§ **ASSIGNED TASK**: What lines below mention the word "every"? Copy each one.

§ **SOURCE DATA**:
- - - - -
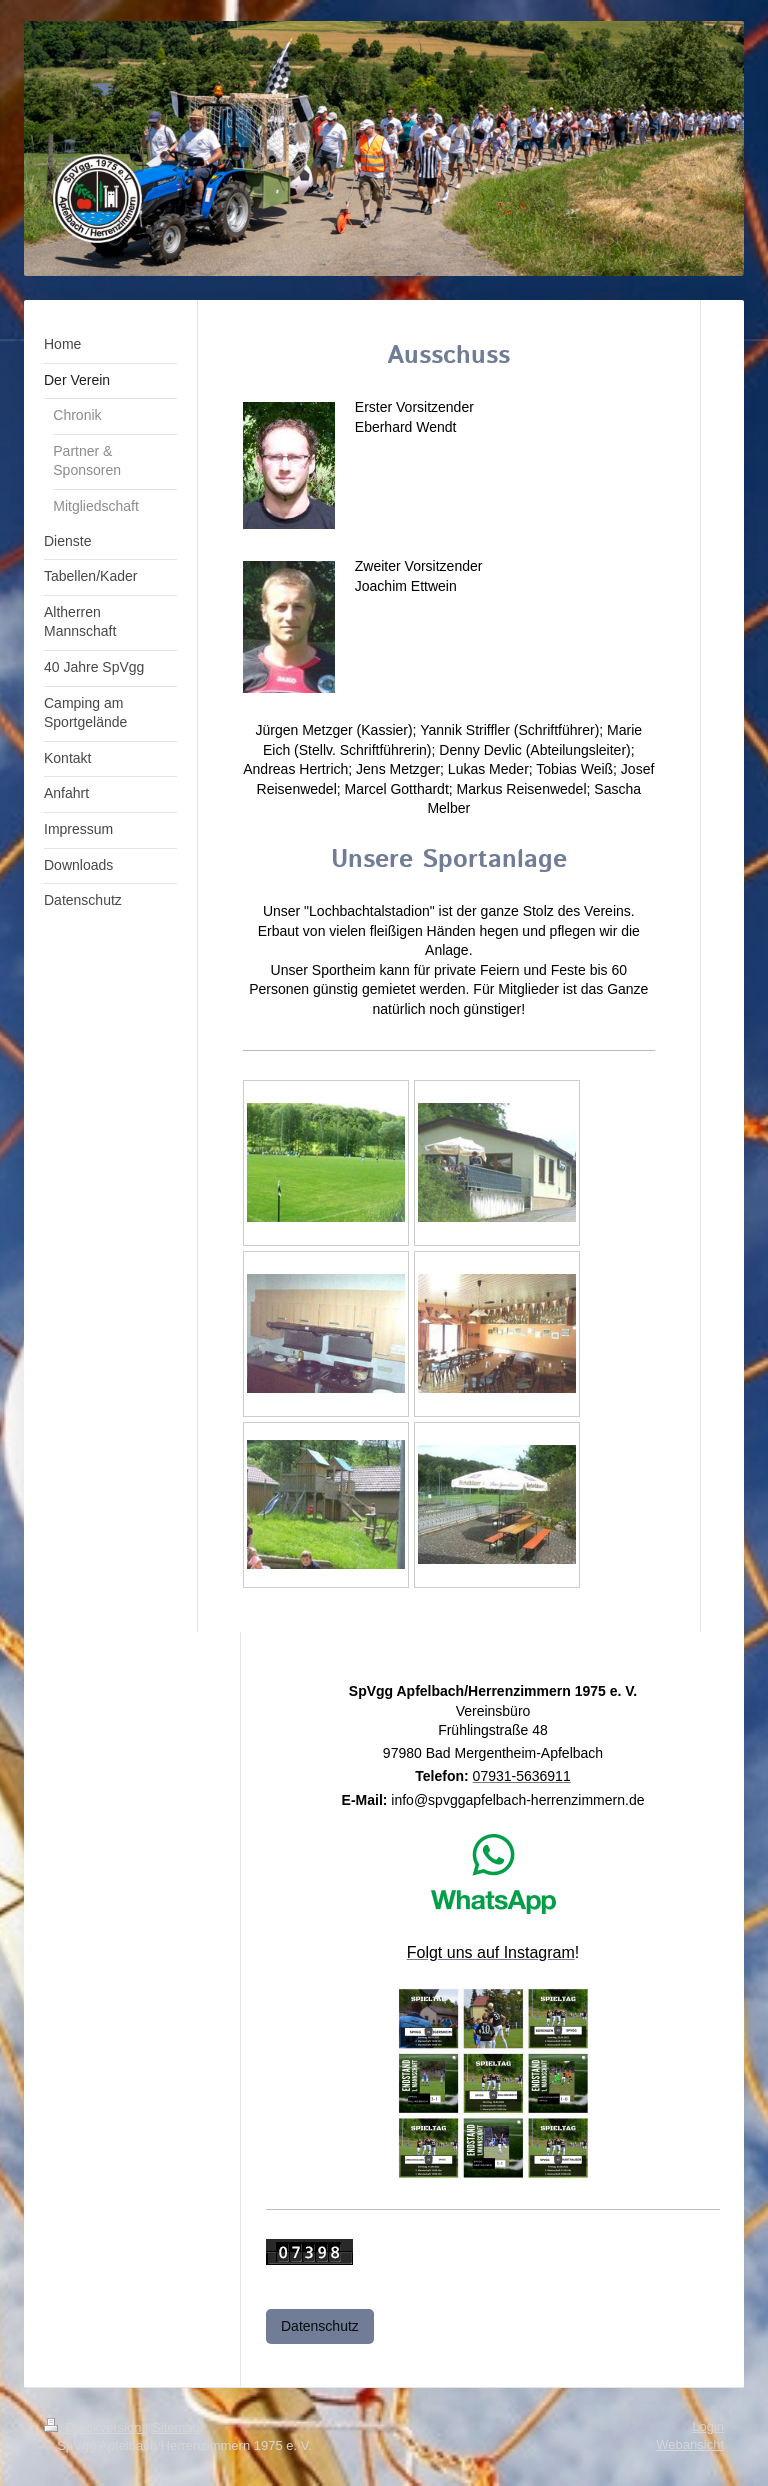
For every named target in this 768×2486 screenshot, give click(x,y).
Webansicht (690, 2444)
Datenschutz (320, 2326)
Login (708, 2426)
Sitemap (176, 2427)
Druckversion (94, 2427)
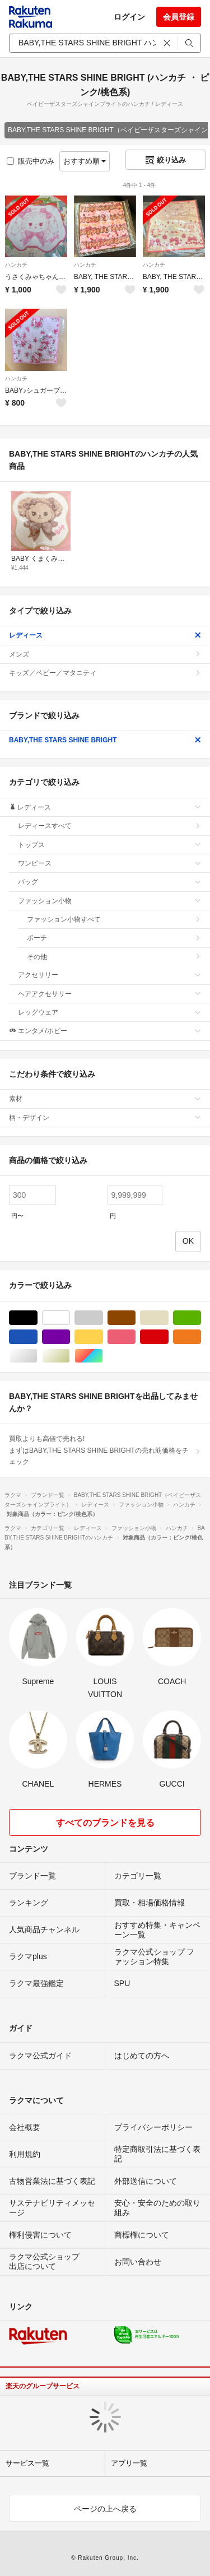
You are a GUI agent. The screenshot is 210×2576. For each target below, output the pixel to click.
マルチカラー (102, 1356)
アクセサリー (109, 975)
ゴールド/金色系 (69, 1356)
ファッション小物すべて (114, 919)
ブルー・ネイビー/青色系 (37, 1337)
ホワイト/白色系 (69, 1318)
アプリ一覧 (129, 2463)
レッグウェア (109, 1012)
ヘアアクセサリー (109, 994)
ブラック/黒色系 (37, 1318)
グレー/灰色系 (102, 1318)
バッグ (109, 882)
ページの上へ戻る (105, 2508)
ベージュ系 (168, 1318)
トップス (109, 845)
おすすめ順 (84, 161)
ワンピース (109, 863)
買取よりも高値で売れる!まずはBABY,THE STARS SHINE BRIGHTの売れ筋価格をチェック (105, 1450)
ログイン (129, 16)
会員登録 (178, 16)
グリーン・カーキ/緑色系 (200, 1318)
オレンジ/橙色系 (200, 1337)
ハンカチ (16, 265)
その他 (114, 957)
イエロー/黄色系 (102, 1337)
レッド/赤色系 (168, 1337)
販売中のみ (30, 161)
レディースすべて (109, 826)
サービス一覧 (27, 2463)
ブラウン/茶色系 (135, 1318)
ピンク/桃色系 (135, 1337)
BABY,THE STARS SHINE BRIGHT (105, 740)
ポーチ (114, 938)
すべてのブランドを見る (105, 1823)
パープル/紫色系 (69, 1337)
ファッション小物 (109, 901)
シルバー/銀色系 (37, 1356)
- - - - -
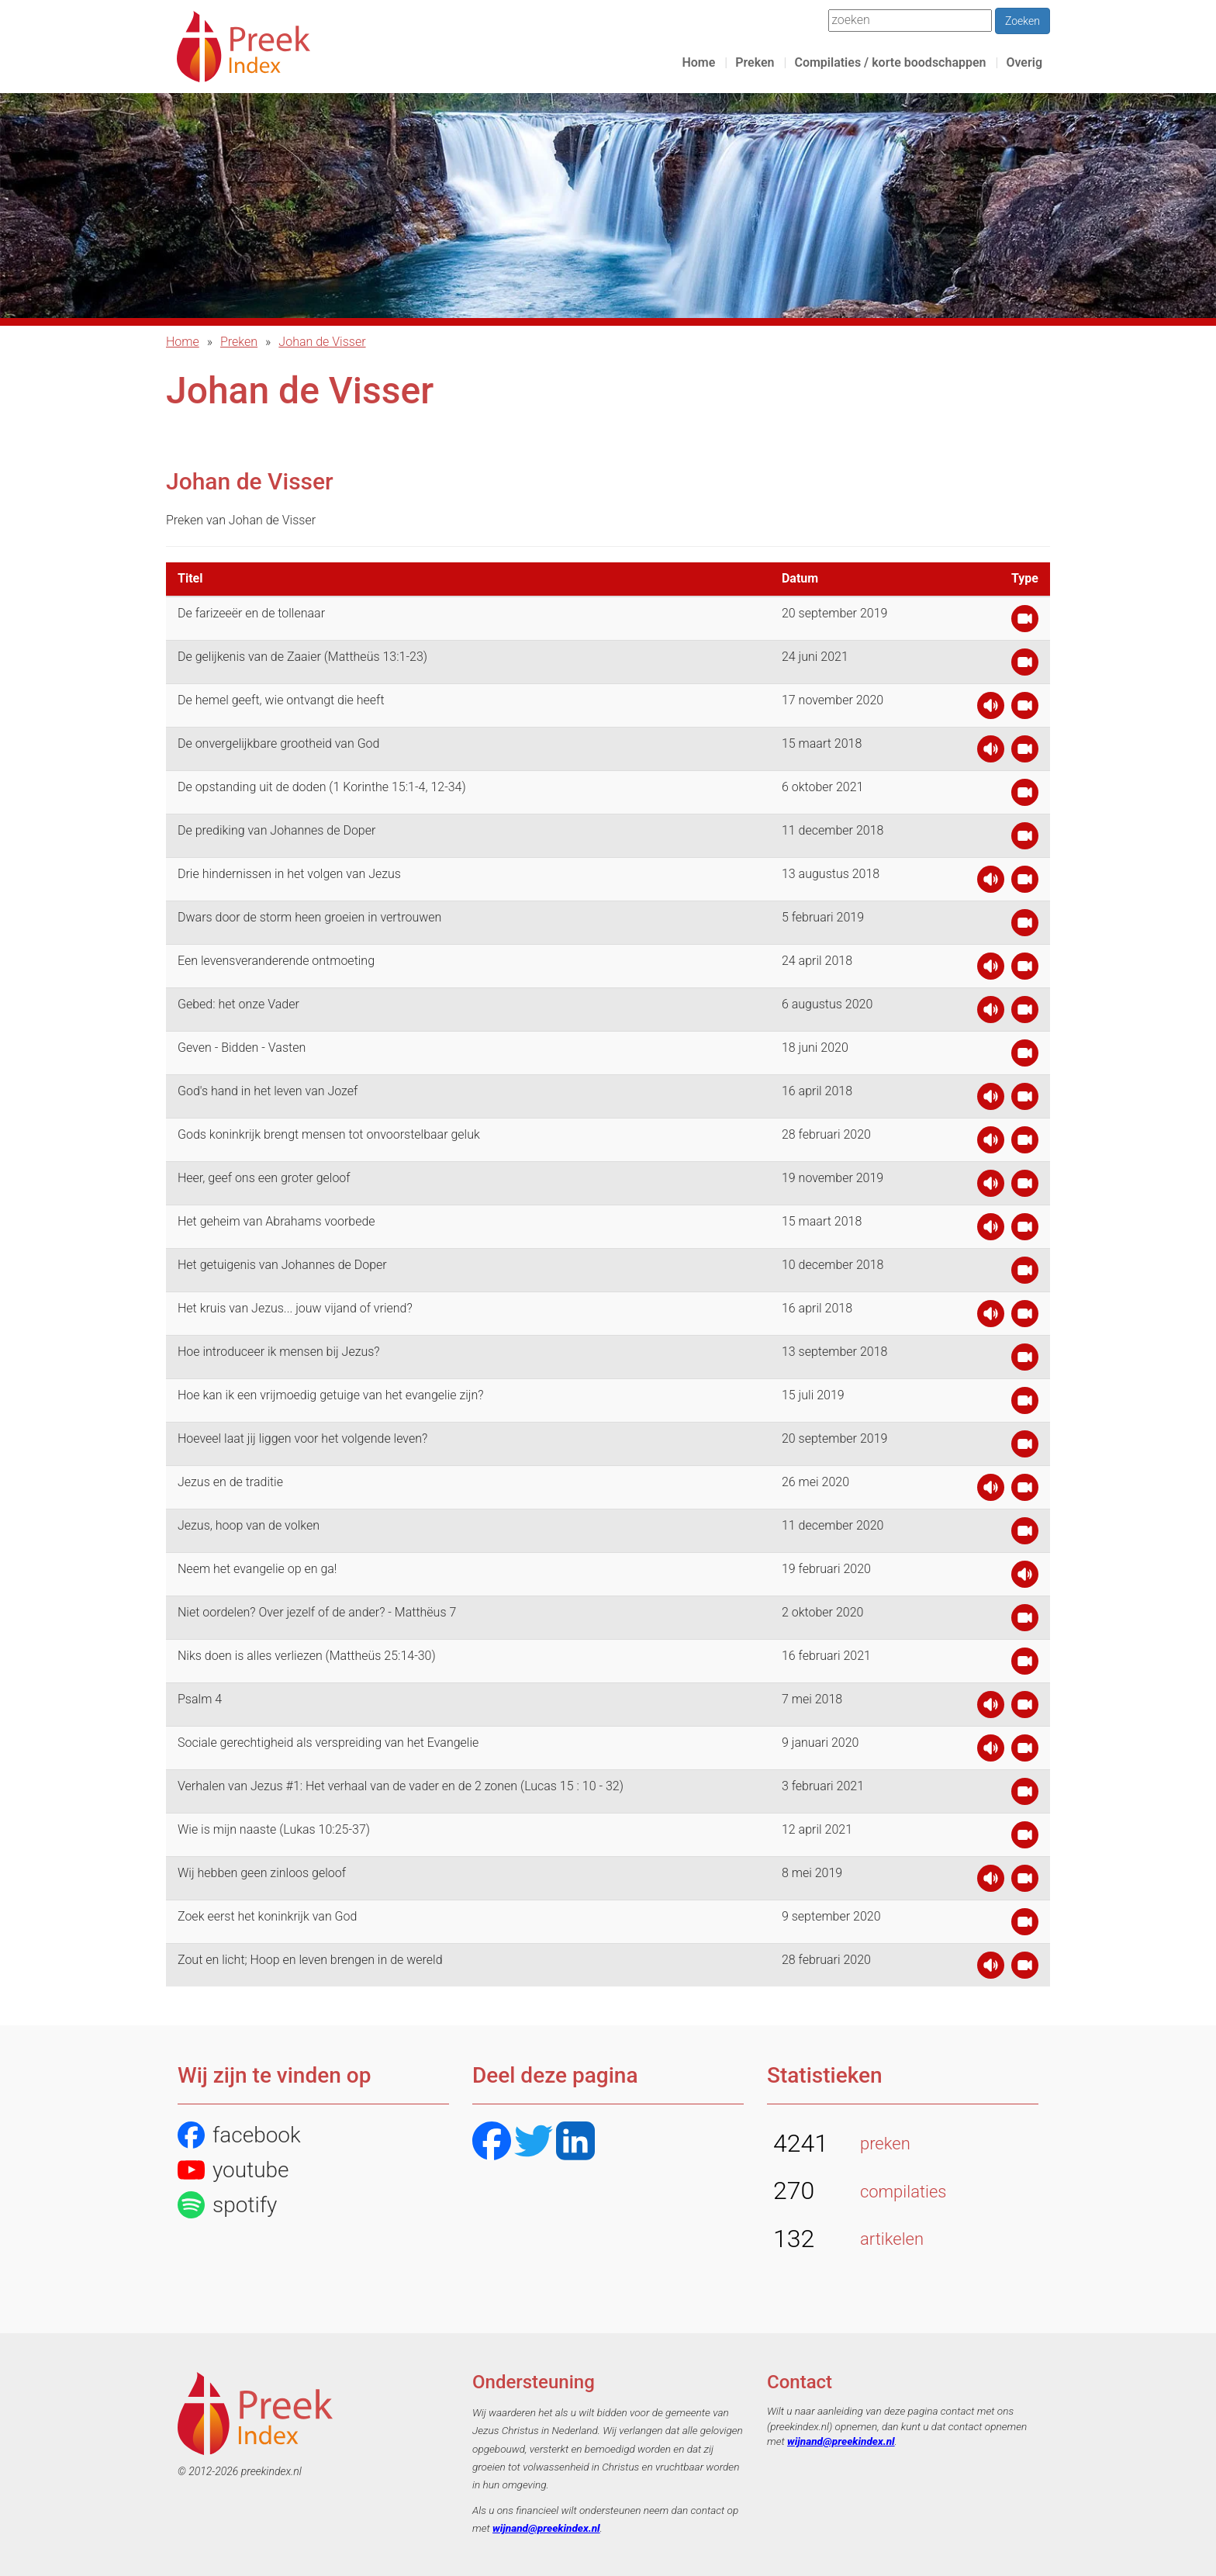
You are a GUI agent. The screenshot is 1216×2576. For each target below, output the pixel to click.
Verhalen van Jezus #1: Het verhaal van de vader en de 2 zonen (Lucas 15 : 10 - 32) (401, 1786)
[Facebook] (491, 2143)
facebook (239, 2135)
- - - - -
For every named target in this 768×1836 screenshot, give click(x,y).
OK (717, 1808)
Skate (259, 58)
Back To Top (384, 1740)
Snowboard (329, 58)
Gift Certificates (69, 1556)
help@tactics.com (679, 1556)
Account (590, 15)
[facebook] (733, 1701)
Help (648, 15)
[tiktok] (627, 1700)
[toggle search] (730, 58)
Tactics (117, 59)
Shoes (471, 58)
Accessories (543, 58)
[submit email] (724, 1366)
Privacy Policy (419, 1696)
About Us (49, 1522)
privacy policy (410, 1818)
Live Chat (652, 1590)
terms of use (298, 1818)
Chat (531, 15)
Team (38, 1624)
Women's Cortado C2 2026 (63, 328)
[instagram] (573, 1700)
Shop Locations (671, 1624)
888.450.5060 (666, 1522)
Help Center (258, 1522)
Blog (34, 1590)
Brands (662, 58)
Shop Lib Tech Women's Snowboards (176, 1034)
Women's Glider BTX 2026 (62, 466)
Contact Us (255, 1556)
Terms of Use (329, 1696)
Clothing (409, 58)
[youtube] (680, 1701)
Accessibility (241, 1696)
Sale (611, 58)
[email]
- - - - -
§ **SOLUTION TO THIS PROBLEM**:
For every named target in this 768×2486 screenshot, give click(x,y).
For every named target in this 768×1836 screenshot, give click(x,y).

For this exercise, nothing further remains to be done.